Anti-disengagement protest
Photo: Amir Cohen
When Rachel Saperstein and her husband moved to Gush Katif, the bloc of 21 Jewish settlements in the Gaza Strip, about 20 years ago, she thought they would stay there forever.
“Gush Katif was right off the Mediterranean coast and it was beautiful,” she told The Media Line wistfully, sitting in her mobile home in this town in southern Israel. “We built a beautiful house there and we thought we’d be there until our old age.”
But almost nine years ago, then prime minister Ariel Sharon decided on “disengagement” from Gaza, a policy that Saperstein calls “expulsion.”
“There is nothing worse for a human being than to watch the Israeli army – the army we love - come in and take us out of our home,” Saperstein, 73, says angrily.
“These three little girl soldiers came in and said, “Mr. and Mrs. Saperstein, we are here by the edict of the Israeli government to tell you that you have to leave your home.” I looked at the three little girls and said, “You must remember that today is the day you threw out Jewish grandparents from their home in Israel.”
Saperstein had to be forcibly carried out of her home by the soldiers. For a year, she and her husband lived in a small Jerusalem hotel room. Then they came here to this town in southern Israel, where they were given a “caravilla” a large mobile home to live in while they built their permanent home.
They were supposed to be in Nitzan for three years. It is now almost eight years, and there is no sign that she will be moving out soon.
“They gave us an amount of money and said, 'That’s it. Go build your house,'” she said. “Well, prices have gone up significantly since then. We’re stuck with a house that’s half -built. We have flooring in but we can’t afford to finish it.”

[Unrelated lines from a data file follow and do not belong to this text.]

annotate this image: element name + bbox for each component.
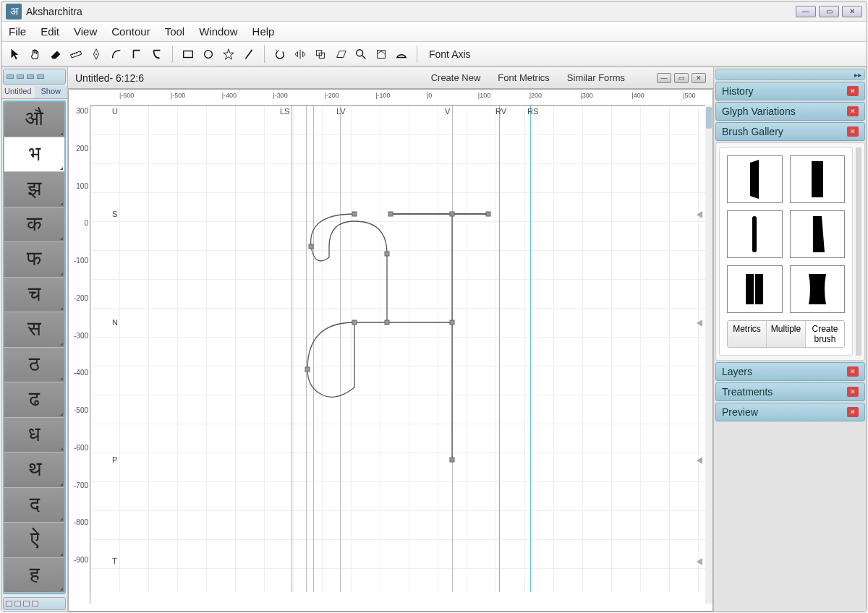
close-icon[interactable]: ✕ <box>847 366 859 377</box>
panel-history[interactable]: History✕ <box>715 82 865 100</box>
glyph-item[interactable]: ध <box>4 418 64 453</box>
pointer-tool-icon[interactable] <box>7 46 23 62</box>
svg-rect-22 <box>385 252 389 256</box>
star-tool-icon[interactable] <box>221 46 237 62</box>
pen-tool-icon[interactable] <box>88 46 104 62</box>
canvas-area: Untitled- 6:12:6 Create New Font Metrics… <box>68 67 713 612</box>
maximize-button[interactable]: ▭ <box>819 6 839 17</box>
zoom-tool-icon[interactable] <box>353 46 369 62</box>
glyph-item[interactable]: ठ <box>4 348 64 383</box>
menu-view[interactable]: View <box>74 25 97 38</box>
glyph-item[interactable]: स <box>4 312 64 348</box>
tab-show[interactable]: Show <box>35 86 68 98</box>
close-button[interactable]: ✕ <box>842 6 862 17</box>
glyph-item-selected[interactable]: भ <box>4 137 64 173</box>
minimize-button[interactable]: — <box>796 6 816 17</box>
h-marker-icon[interactable] <box>697 457 702 464</box>
menu-file[interactable]: File <box>9 25 26 38</box>
guide-LS[interactable] <box>292 106 292 592</box>
marker-LS: LS <box>280 107 289 116</box>
curve-tool-icon[interactable] <box>109 46 124 62</box>
close-icon[interactable]: ✕ <box>847 407 859 417</box>
h-marker-icon[interactable] <box>697 558 702 565</box>
panel-treatments[interactable]: Treatments✕ <box>715 382 865 401</box>
glyph-item[interactable]: ऐ <box>4 523 64 558</box>
skew-tool-icon[interactable] <box>333 46 349 62</box>
glyph-item[interactable]: ह <box>4 558 64 593</box>
glyph-item[interactable]: फ <box>4 242 64 278</box>
brush-preset[interactable] <box>727 155 783 203</box>
menu-contour[interactable]: Contour <box>111 25 150 38</box>
menu-tool[interactable]: Tool <box>165 25 185 38</box>
h-marker-icon[interactable] <box>697 320 702 327</box>
close-icon[interactable]: ✕ <box>847 387 859 397</box>
guide[interactable] <box>306 106 307 592</box>
guide-RV[interactable] <box>499 106 500 592</box>
glyph-item[interactable]: द <box>4 488 64 523</box>
glyph-list[interactable]: औ भ झ क फ च स ठ ढ ध थ द ऐ ह <box>3 100 66 594</box>
glyph-item[interactable]: झ <box>4 172 64 207</box>
brush-multiple-button[interactable]: Multiple <box>767 321 806 347</box>
rightbar-collapse-icon[interactable]: ▸▸ <box>715 69 865 80</box>
mirror-tool-icon[interactable] <box>292 46 308 62</box>
corner-right-icon[interactable] <box>149 46 165 62</box>
font-metrics-button[interactable]: Font Metrics <box>498 72 550 83</box>
glyph-item[interactable]: च <box>4 278 64 313</box>
panel-brush-gallery[interactable]: Brush Gallery✕ <box>715 122 865 141</box>
glyph-canvas[interactable]: |-600|-500|-400|-300|-200|-100|0|100|200… <box>68 89 713 612</box>
svg-line-7 <box>246 49 252 59</box>
sidebar-tabs: Untitled Show <box>1 86 67 99</box>
brush-create-button[interactable]: Create brush <box>806 321 844 347</box>
brush-scrollbar[interactable] <box>856 147 861 356</box>
close-icon[interactable]: ✕ <box>847 127 859 137</box>
panel-preview[interactable]: Preview✕ <box>715 403 865 421</box>
half-circle-tool-icon[interactable] <box>393 46 409 62</box>
copy-tool-icon[interactable] <box>312 46 328 62</box>
panel-layers[interactable]: Layers✕ <box>715 362 865 381</box>
glyph-outline[interactable] <box>293 207 510 474</box>
undo-tool-icon[interactable] <box>272 46 288 62</box>
rect-tool-icon[interactable] <box>180 46 196 62</box>
panel-close-icon[interactable]: ✕ <box>692 73 706 83</box>
eraser-tool-icon[interactable] <box>48 46 64 62</box>
panel-maximize-icon[interactable]: ▭ <box>674 73 689 83</box>
similar-forms-button[interactable]: Similar Forms <box>567 72 625 83</box>
sidebar-top-strip[interactable] <box>3 69 66 85</box>
panel-minimize-icon[interactable]: — <box>657 73 671 83</box>
guide[interactable] <box>313 106 314 592</box>
brush-preset[interactable] <box>790 265 846 313</box>
toolbar: Font Axis <box>1 42 867 67</box>
tab-untitled[interactable]: Untitled <box>1 86 35 98</box>
guide-LV[interactable] <box>340 106 341 592</box>
brush-preset[interactable] <box>727 210 783 258</box>
menu-edit[interactable]: Edit <box>41 25 59 38</box>
grid-area[interactable]: U LS LV V RV RS S N P T <box>90 106 705 592</box>
ruler-tool-icon[interactable] <box>68 46 84 62</box>
close-icon[interactable]: ✕ <box>847 106 859 116</box>
menu-help[interactable]: Help <box>252 25 275 38</box>
scrollbar-vertical[interactable] <box>705 106 712 604</box>
line-tool-icon[interactable] <box>241 46 257 62</box>
clip-tool-icon[interactable] <box>373 46 389 62</box>
glyph-item[interactable]: औ <box>4 102 64 137</box>
create-new-button[interactable]: Create New <box>431 72 481 83</box>
brush-preset[interactable] <box>790 155 846 203</box>
brush-preset[interactable] <box>790 210 846 258</box>
guide-RS[interactable] <box>530 106 531 592</box>
panel-history-label: History <box>722 85 754 97</box>
guide[interactable] <box>452 106 453 592</box>
sidebar-bottom-strip[interactable] <box>3 597 66 610</box>
menu-window[interactable]: Window <box>199 25 237 38</box>
glyph-item[interactable]: क <box>4 207 64 243</box>
h-marker-icon[interactable] <box>697 211 702 218</box>
circle-tool-icon[interactable] <box>200 46 216 62</box>
glyph-item[interactable]: थ <box>4 453 64 488</box>
glyph-item[interactable]: ढ <box>4 382 64 418</box>
brush-metrics-button[interactable]: Metrics <box>728 321 767 347</box>
hand-tool-icon[interactable] <box>27 46 43 62</box>
panel-glyph-variations[interactable]: Glyph Variations✕ <box>715 102 865 121</box>
brush-preset[interactable] <box>727 265 783 313</box>
corner-left-icon[interactable] <box>129 46 145 62</box>
close-icon[interactable]: ✕ <box>847 86 859 96</box>
font-axis-button[interactable]: Font Axis <box>425 48 475 60</box>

She says hundreds of families are in a similar situation, and can’t afford to finish building their new homes. Some 1800 families were evacuated from Gaza in 2005. So far, only about half have moved into their permanent homes, and the other half are either renting apartments or live here in Nitzan.
The Israeli government says it has done everything possible to help the evacuees from Gush Katif succeed in their new lives. Most families received between $450,000 and $750,000 depending on how long they lived in Gush Katif and how big their homes were there. Some farmers received even larger amounts of money.

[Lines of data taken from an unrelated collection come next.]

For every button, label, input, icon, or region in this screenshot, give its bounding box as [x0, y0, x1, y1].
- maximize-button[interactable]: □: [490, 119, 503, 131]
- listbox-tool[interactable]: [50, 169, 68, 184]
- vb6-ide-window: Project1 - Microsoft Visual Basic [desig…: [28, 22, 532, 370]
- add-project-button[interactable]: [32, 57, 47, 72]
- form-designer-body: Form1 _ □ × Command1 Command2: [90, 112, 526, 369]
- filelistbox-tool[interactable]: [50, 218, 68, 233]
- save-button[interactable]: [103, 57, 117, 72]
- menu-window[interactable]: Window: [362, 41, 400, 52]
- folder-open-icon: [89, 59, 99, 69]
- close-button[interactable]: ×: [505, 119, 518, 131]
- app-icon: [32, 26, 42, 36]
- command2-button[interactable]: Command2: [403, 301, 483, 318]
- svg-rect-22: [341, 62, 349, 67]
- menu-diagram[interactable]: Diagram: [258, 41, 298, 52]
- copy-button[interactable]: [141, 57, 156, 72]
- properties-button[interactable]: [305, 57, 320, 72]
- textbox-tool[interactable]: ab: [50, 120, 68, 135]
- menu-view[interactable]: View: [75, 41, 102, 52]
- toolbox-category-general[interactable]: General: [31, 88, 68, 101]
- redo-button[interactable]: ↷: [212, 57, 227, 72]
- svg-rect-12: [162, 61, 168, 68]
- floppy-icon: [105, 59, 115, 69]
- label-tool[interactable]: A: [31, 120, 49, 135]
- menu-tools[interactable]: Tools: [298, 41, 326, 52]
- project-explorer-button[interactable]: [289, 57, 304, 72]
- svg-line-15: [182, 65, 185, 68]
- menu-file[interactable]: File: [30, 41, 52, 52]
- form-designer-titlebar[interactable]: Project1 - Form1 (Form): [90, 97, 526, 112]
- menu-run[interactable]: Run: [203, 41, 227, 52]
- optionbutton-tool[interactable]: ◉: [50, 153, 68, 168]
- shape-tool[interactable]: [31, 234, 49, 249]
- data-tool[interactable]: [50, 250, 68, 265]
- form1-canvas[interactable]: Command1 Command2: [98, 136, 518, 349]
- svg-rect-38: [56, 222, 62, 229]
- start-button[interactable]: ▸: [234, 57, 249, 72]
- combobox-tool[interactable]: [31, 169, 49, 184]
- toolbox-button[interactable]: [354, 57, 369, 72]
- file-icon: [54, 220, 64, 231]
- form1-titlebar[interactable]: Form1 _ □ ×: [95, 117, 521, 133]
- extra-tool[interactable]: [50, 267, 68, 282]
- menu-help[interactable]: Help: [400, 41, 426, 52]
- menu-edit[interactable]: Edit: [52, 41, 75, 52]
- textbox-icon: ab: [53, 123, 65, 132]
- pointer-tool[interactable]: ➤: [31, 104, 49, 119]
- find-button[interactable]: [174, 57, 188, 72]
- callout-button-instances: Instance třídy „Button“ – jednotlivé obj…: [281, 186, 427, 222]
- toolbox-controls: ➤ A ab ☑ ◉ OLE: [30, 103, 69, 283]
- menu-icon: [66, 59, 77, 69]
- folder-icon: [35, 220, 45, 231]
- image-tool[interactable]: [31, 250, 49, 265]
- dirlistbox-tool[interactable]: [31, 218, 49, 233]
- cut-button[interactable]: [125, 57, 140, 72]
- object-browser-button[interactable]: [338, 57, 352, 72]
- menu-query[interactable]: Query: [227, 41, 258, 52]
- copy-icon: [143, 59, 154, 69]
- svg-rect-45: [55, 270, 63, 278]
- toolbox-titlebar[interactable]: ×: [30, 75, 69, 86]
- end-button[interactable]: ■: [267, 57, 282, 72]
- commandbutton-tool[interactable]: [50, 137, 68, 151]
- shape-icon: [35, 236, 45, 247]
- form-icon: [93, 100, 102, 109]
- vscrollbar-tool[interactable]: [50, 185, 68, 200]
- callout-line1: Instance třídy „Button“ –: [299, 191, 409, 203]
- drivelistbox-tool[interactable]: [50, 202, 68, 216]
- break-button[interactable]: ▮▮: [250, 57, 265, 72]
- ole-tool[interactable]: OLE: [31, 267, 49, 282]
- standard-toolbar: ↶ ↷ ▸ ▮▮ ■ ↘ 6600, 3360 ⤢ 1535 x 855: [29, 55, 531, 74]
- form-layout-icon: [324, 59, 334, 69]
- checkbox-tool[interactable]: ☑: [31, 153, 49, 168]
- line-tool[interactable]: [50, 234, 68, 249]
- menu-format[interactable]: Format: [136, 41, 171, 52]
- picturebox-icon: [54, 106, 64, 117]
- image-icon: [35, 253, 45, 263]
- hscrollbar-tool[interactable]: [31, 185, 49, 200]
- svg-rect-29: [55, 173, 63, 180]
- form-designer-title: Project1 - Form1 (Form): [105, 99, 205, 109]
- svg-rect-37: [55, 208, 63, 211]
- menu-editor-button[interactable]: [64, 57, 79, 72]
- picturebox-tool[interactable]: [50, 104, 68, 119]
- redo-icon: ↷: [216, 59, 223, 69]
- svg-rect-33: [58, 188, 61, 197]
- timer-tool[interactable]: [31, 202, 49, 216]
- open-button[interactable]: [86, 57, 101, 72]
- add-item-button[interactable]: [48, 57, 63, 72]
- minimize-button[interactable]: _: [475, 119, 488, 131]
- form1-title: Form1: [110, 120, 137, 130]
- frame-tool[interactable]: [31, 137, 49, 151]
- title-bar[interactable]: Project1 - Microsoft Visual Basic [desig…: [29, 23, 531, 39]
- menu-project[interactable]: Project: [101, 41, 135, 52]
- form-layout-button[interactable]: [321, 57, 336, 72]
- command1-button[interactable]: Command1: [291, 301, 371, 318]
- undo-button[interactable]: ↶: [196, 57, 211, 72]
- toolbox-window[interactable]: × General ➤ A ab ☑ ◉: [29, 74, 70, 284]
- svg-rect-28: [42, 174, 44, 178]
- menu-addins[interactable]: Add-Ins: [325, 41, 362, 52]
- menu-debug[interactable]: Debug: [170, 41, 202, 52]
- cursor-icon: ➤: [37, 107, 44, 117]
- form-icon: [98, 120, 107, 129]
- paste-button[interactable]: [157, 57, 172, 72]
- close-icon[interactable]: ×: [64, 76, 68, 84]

At the same time, unemployment is high among the evacuees from Gush Katif. While the overall unemployment rate in Israel is just six percent, among those evacuees from Gush Katif, it is close to 25 percent. Many of those not working are using the government payouts to live on, rather than to build new homes.
“I was a farmer in Gush Katif and I thought about opening a new farm near hear,” Yehiam Sharabi, 66, told The Media Line. “But my sons thought they didn’t want to farm and I thought it would take too long to get it started. It takes years, maybe even a generation, to get to know the soil. Many of those who did start farms didn’t succeed.”
Sharabi’s wife found a job in early childhood education, and he has worked off and on since then. Only now is he finalizing the building plans for his new house nearby.
“I just wasn’t ready to do it until now,” he says. “I needed to do it at my own pace and in my own time. Now I’m dealing with the bureaucracy and hope to start building soon.”
He says that financially he’ll manage because he was careful about hoarding his money from the government. He also received a larger settlement, because of the land of his farm.
“A lot of people were tempted by bad investments and get-rich-quick schemes,” he said. “Now those people have no money left.”
In 2010, a government investigative committee chaired by retired judge Eliahu Matza found both the evacuees and the government responsible for the difficult situation many are still facing. The evacuees faced a clumsy bureaucracy and “state insensitivity.” The evacuees “made exaggerated demands.”
Some of the evacuees, like Miriam Bublil, have successfully built homes and moved on. She runs the community center in Nitzan, as she did in Gush Katif.
“This is a place to forget all of the tensions and just have fun,” she says of the community center. “It was very important to the children that I was with them in Gush Katif, and then was with them here.”